C’est donc tout naturellement que je me suis installé sur une terrasse de café avec la fierté égoïste d’avoir en ma possession un roman. J’ai le souvenir précis d’avoir ouvert le livre avec une légère appréhension et je me vois me plonger dans les mots, tel un grand saut. Je me pensais en apnée mais le coup de foudre fut instantané : en un seul chapitre, j’ai trouvé bien plus qu’une histoire, bien plus que des mots, c’était indescriptible, indéfinissable. J’ai trouvé ma place. Je respirais enfin.

En un été et par une boulimie incontrôlée, mes sorties se destinaient uniquement à la librairie où je me suis procuré tous les romans d’Amélie Nothomb et d’autres auteurs. C’est accompagné de livres, de nuits blanches, de la berceuse de l’eau s’échouant sur les rochers, des cigales sous l’olivier et des grillons d’une douce nuit d’été que j’ai dévoré des dizaines de romans. Je me suis noyé dans les mots, j’ai fait connaissance avec une horde de personnages, j’ai eu la chance de faire plusieurs fois le tour du monde. J’ai pu rire, m’esclaffer, pleurer, râler, aimer, haïr. J’ai découvert un palette d’émotions tellement large et enrichissante que grâce au roman et à la lecture, j’ai pu trouver la place qui était mienne. Et ce n’est pas rien. 

En un simple été voluptueux, rempli de poésies, de romans, de polars, d’épistolaires, de narratifs et d’essais, j’ai su que la lecture aller être une véritable arme qui m’aidera à combattre les maux du quotidien. Depuis ces jours de lecture intense, il m’est devenu impossible de ne pas avoir en ma possession un roman, un manga, une bande dessinée logé dans mon sac et attendant chaudement la moindre occasion d’être ressorti pour être lu. 

La lecture est un acte égoïste. Généralement un écrivain est seul pour écrire et le lecteur est aussi seul pour lire. Certes, c’est une solitude merveilleuse et profonde mais il me fallait autre chose.

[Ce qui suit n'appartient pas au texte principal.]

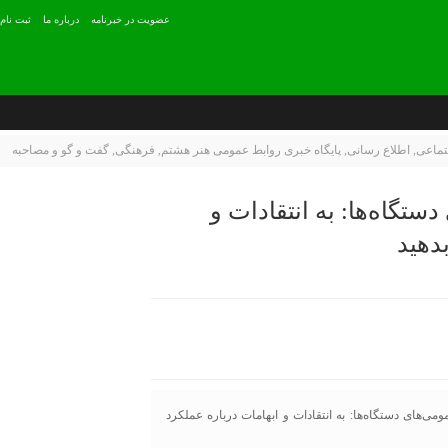
عضويت در خبرنامه
درباره ما
ثبت نام
تماعی
,
اطلاع رسانی
,
پایگاه خبری روابط عمومی هنر هشتم
,
فرهنگی
,
گفت و گو و مصاحبه
تگاه‌ها: به انتقادات و
دهید
‌های دستگاه‌ها: به انتقادات و ابهامات درباره عملکرد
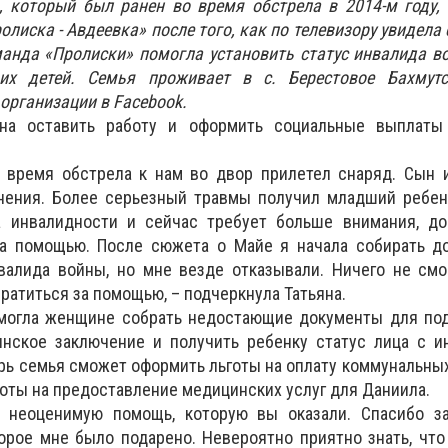
 который был ранен во время обстрела в 2014-м году, 
лиска - Авдеевка» после того, как по телевизору увидела
анда «Пролиски» помогла установить статус инвалида в
их детей. Семья проживает в с. Берестовое Бахмутс
организации в Facebook.
на оставить работу и оформить социальные выплаты
о время обстрела к нам во двор прилетел снаряд. Сын 
нения. Более серьезный травмы получил младший ребен
 инвалидности и сейчас требует больше внимания, до
а помощью. После сюжета о Майе я начала собирать д
валида войны, но мне везде отказывали. Ничего не смо
ратиться за помощью, – подчеркнула Татьяна.
могла женщине собрать недостающие документы для под
нское заключение и получить ребенку статус лица с и
рь семья сможет оформить льготы на оплату коммунальных
готы на предоставление медицинских услуг для Даниила.
а неоценимую помощь, которую вы оказали. Спасибо з
орое мне было подарено. Невероятно приятно знать, чт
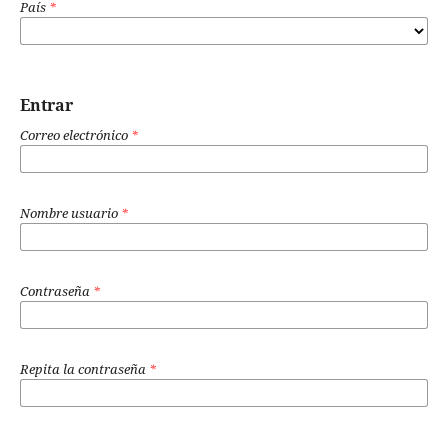
País
*
Entrar
Correo electrónico
*
Nombre usuario
*
Contraseña
*
Repita la contraseña
*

J’ai donc eu tout naturellement l’envie de partager avec d’autres passionnés, avec des inconnus, hommes et femmes venus des quatre coins de la France, pour découvrir d’autres lectures, d’autres auteurs, d’autres images mais aussi d’autres façons de ressentir et de s’exprimer. 

Me voilà aujourd’hui, croulant sous les livres, sans cesse humant leur odeur et partageant au quotidien avec vous. Je ne cherche pas à avoir le plus d’abonnés ici ou sur mon compte Instagram. Je cherche des échanges de qualités, des rencontres passionnées et … à lire. 

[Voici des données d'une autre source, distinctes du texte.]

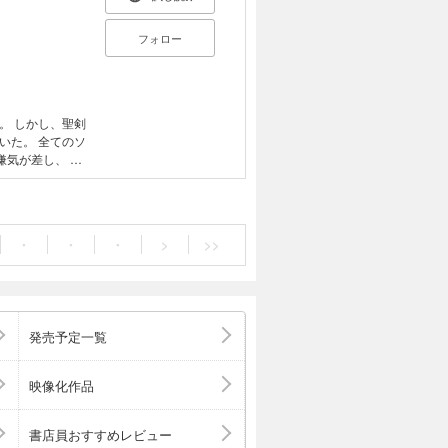
何とドワーフの
、自ら「聖剣を
フォロー
権益を斬り捨て
でデビュー。 現
土地を買って農場
。 しかし、聖剣
いた。 全てのソ
嫌気が差し、 あ
鍛冶師になりま
鍛冶師としての
・
・
・
>
>>
発売予定一覧
映像化作品
書店員おすすめレビュー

Mon rapport à la lecture est, on peut le dire, viscéral comme beaucoup d’entre nous je pense mais je peux vous dire avec certitude que la lecture a changé ma vie, a changé ma vision sur la vie et sur les personnes qui m’entourent. Je suis fier de vous présenter mes avis, mes coups de cœur, mes coups de gueule et je suis heureux de vous lire, de vous rencontrer, de vous parler et surtout de partager. C’est toujours dans le respect et la bienveillance que l’on s’enrichit. On ouvre son esprit, on s’enrichit et tout ça… c’est grâce aux livres.